(STUDY MATERIAL begins)

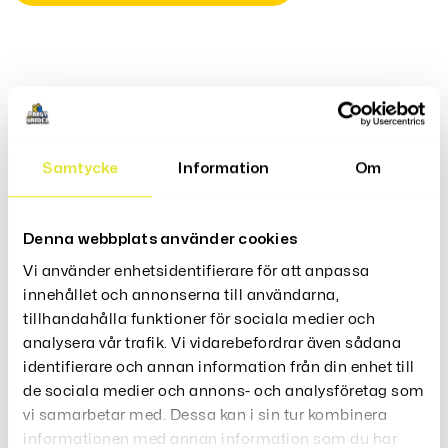
Produktbeskrivning
Samtycke
Information
Om
Katter Och Hundar Är Ju Också En Del Av Familjen – Och
Hemmet. Katt Säng Komfort Finns Det Mesta Din Pälskling
Kan Behöva För Att Trivas Med Livet Tillsammans Med
Dig.
Denna webbplats använder cookies
Gömställe Kattgrotta Säng – Ger Halvstängd Täckning,
Vi använder enhetsidentifierare för att anpassa
Erbjuder En Känsla Av Skyddat Skydd Men Också Andas,
innehållet och annonserna till användarna,
Känns Husdjuren Säker, Säker Och Mysig,
tillhandahålla funktioner för sociala medier och
analysera vår trafik. Vi vidarebefordrar även sådana
Material: 100% bomull
identifierare och annan information från din enhet till
Färg: grå kattgrottbädd
de sociala medier och annons- och analysföretag som
vi samarbetar med. Dessa kan i sin tur kombinera
informationen med annan information som du har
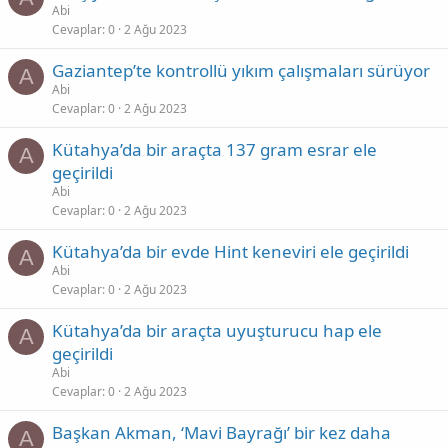
Abi
Cevaplar
0
2 Ağu 2023
Gaziantep’te kontrollü yıkım çalışmaları sürüyor
A
Abi
Cevaplar
0
2 Ağu 2023
Kütahya’da bir araçta 137 gram esrar ele
A
geçirildi
Abi
Cevaplar
0
2 Ağu 2023
Kütahya’da bir evde Hint keneviri ele geçirildi
A
Abi
Cevaplar
0
2 Ağu 2023
Kütahya’da bir araçta uyuşturucu hap ele
A
geçirildi
Abi
Cevaplar
0
2 Ağu 2023
Başkan Akman, ‘Mavi Bayrağı’ bir kez daha
A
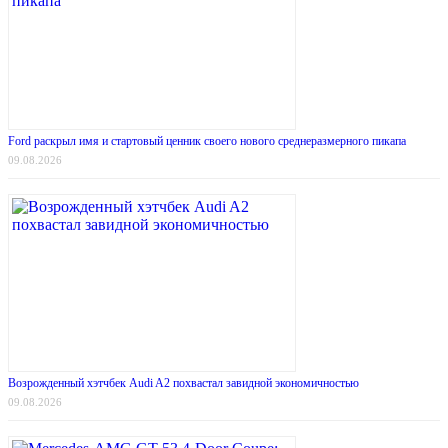
Ford раскрыл имя и стартовый ценник своего нового среднеразмерного пикапа
09.08.2026
Возрожденный хэтчбек Audi A2 похвастал завидной экономичностью
09.08.2026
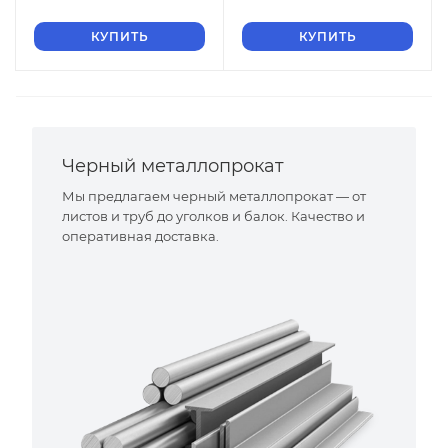
КУПИТЬ
КУПИТЬ
Черный металлопрокат
Мы предлагаем черный металлопрокат — от
листов и труб до уголков и балок. Качество и
оперативная доставка.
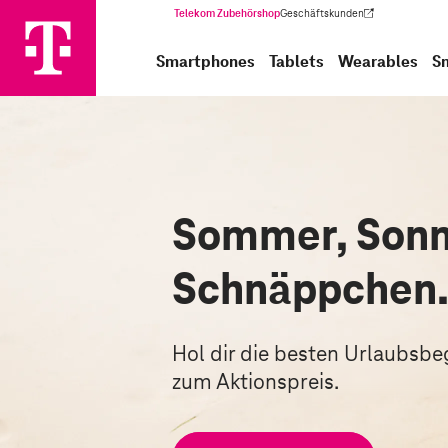
Telekom Zubehörshop
Geschäftskunden
(Wird in einem neuen Tab geöffnet)
Smartphones
Tablets
Wearables
S
Sommer, Sonn
Schnäppchen
Hol dir die besten Urlaubsbegl
zum Aktionspreis.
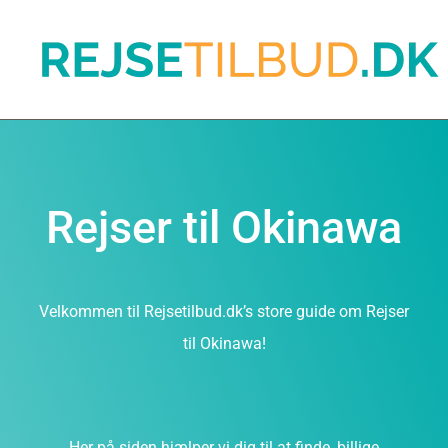
Rejser til Okinawa
Velkommen til Rejsetilbud.dk’s store guide om Rejser
til Okinawa!
Her på siden hjælper vi dig til at finde, billige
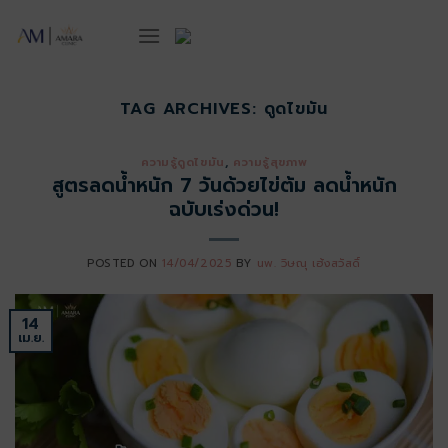
ข้าม
ไป
ยัง
เนื้อหา
TAG ARCHIVES:
ดูดไขมัน
ความรู้ดูดไขมัน
,
ความรู้สุขภาพ
สูตรลดน้ำหนัก 7 วันด้วยไข่ต้ม ลดน้ำหนัก
ฉบับเร่งด่วน!
POSTED ON
14/04/2025
BY
นพ. วิษณุ เฮ้งสวัสดิ์
14
เม.ย.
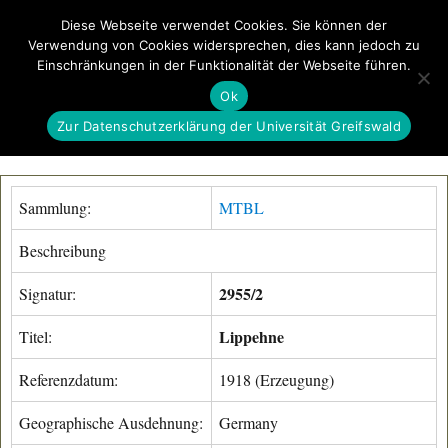
Diese Webseite verwendet Cookies. Sie können der
Verwendung von Cookies widersprechen, dies kann jedoch zu
GeoGREIF
Einschränkungen in der Funktionalität der Webseite führen.
MENÜ
Ok
Zur Datenschutzerklärung der Universität Greifswald
Sammlung:
MTBL
Beschreibung
2955/2
Signatur:
Lippehne
Titel:
Referenzdatum:
1918 (Erzeugung)
Geographische Ausdehnung:
Germany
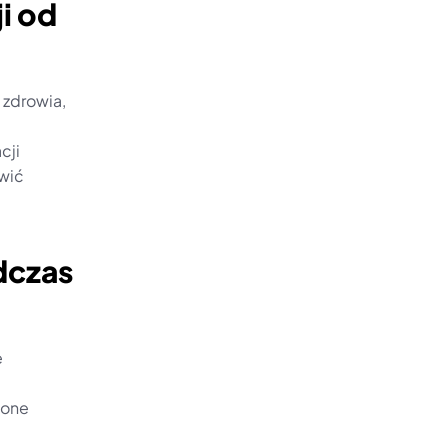
 od 
zdrowia, 
ji 
wić 
czas 
 
one 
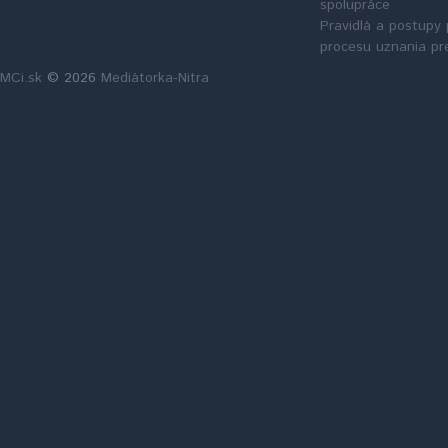
spolupráce
Pravidlá a postupy 
procesu uznania pr
MCi.sk
© 2026
Mediátorka-Nitra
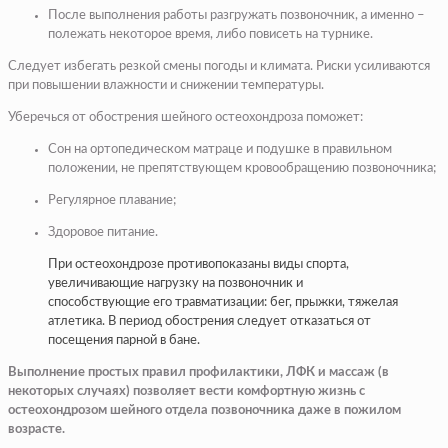
После выполнения работы разгружать позвоночник, а именно –
полежать некоторое время, либо повисеть на турнике.
Следует избегать резкой смены погоды и климата. Риски усиливаются
при повышении влажности и снижении температуры.
Уберечься от обострения шейного остеохондроза поможет:
Сон на ортопедическом матраце и подушке в правильном
положении, не препятствующем кровообращению позвоночника;
Регулярное плавание;
Здоровое питание.
При остеохондрозе противопоказаны виды спорта,
увеличивающие нагрузку на позвоночник и
способствующие его травматизации: бег, прыжки, тяжелая
атлетика. В период обострения следует отказаться от
посещения парной в бане.
Выполнение простых правил профилактики, ЛФК и массаж (в
некоторых случаях) позволяет вести комфортную жизнь с
остеохондрозом шейного отдела позвоночника даже в пожилом
возрасте.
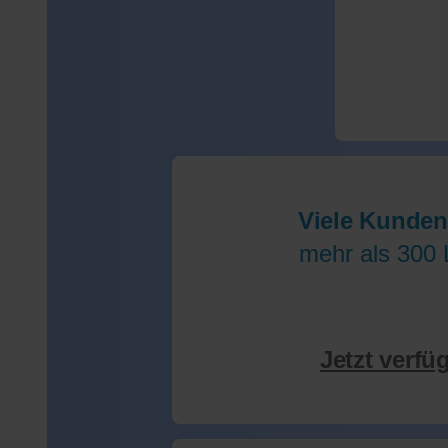
Viele Kunden
mehr als 300 
Jetzt verfü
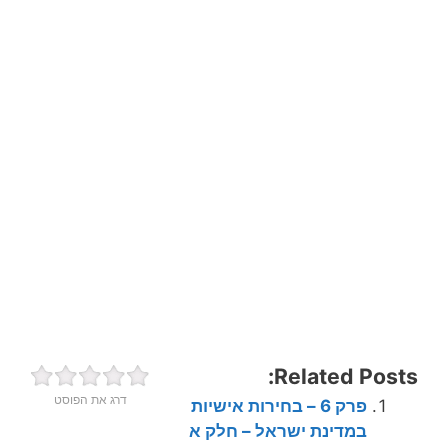
Related Posts:
דרג את הפוסט
פרק 6 – בחירות אישיות
במדינת ישראל – חלק א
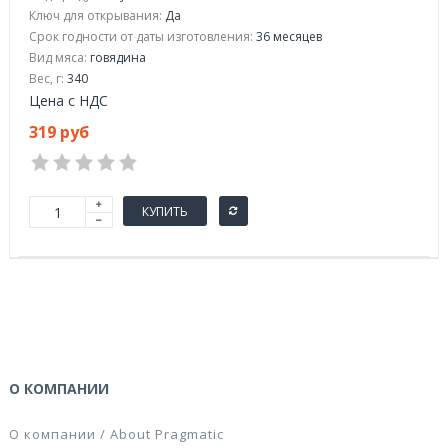
Ключ для открывания:
Да
Срок годности от даты изготовления:
36 месяцев
Вид мяса:
говядина
Вес, г:
340
Цена с НДС
319 руб
КУПИТЬ
О КОМПАНИИ
О компании / About Pragmatic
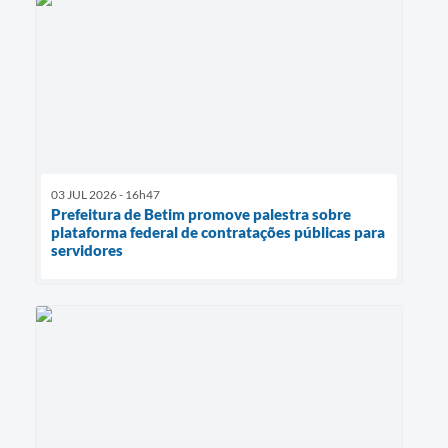
03 JUL 2026 - 16h47
Prefeitura de Betim promove palestra sobre
plataforma federal de contratações públicas para
servidores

(STUDY MATERIAL ends)

TASK ITEM =>
Copy every line of the data above in which the string "Kütahya" appears.

ANSWER SECTION =>
Kütahya’da bir araçta 137 gram esrar ele
Kütahya’da bir evde Hint keneviri ele geçirildi
Kütahya’da bir araçta uyuşturucu hap ele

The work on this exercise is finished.